Klinische Neurophysiologie 2006; 37 - A152
DOI: 10.1055/s-2006-939235

Topodiagnostic significance of hemiataxia: a MRI based mapping analysis

JJ Marx 1, F Thoemke 1, GD Iannetti 2, S Fitzek 4, PP Urban 1, P Stoeter 3, G Cruccu 2, HC Hopf 1, M Dieterich 1
  • 1Klinik und Poliklinik für Neurologie, Universität Mainz
  • 2Abteilung für Neurowissenschaften, Universität Rom
  • 4DRK Kliniken Berlin-Köpenick
  • 3Institut für Neuroradiologie, Universität Mainz

Aim: To investigate the incompletely understood topodiagnostic significance of hemiataxia we performed a voxel-based statistical analysis of MRI in patients with acute brainstem infarction. Methods: Over a period of three years we prospectively recruited 49 patients with acute hemiataxia due to isolated unilateral brainstem infarction documented on high-resolution MRI following a fixed protocol. For statistical analysis individual MRI lesions were normalized and imported in a three-dimensional voxel-based model of the human brainstem. Results: Correlation analysis revealed an association of hemiataxia with lesions of two different sites: 1) the ipsilateral rostral and dorsolateral medulla oblongata affecting the ventral and dorsal spinocerebellar fibre tracts (p<0,001), 2) the contralateral ventral pons, especially when hemiataxia was accompanied by motor hemiparesis (p<0,001). Conclusions: Hemiataxia with lesions of the medulla oblongata was attributed to an involvement of the dorsal spinocerebellar tract, which conveys afferent information from the ipsilateral arm and leg. Based on animal studies, the ventral spinocerebellar tract conveys information of the contralateral leg alone. Therefore, the still intact contralateral ventral spinocerebellar tract only incompetely compensates for the ipsilateral loss of afferent input. Pontine lesions cause contralateral and not bilateral ataxia presumabely due to an interruption of the descending corticopontine projections that run in proximity to the corticospinal fibres up to the mid-pontine level.
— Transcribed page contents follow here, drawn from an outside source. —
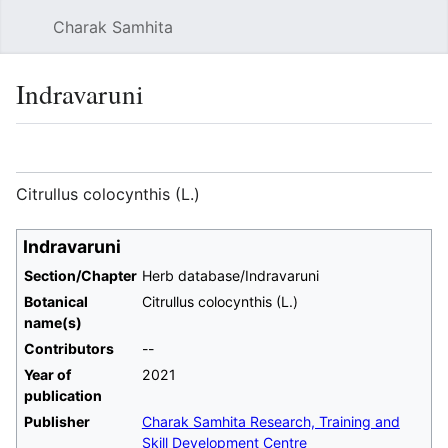
Charak Samhita
Sear
Indravaruni
Language
Watch
Vie
Citrullus colocynthis (L.)
Indravaruni
Section/Chapter
Herb database/Indravaruni
Botanical
Citrullus colocynthis (L.)
name(s)
Contributors
--
Year of
2021
publication
Publisher
Charak Samhita Research, Training and
Skill Development Centre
Moreover, lesions of the ipsilateral pontine nuclei projecting to the contralateral cerebellum may contribute to clinical hemiataxia. Already crossed pontocerebellar fibres emerging from the contralateral pons may be unaffected, because according to animal studies these projections run further dorsally through pontine areas that are usually spared by pontine ischemia.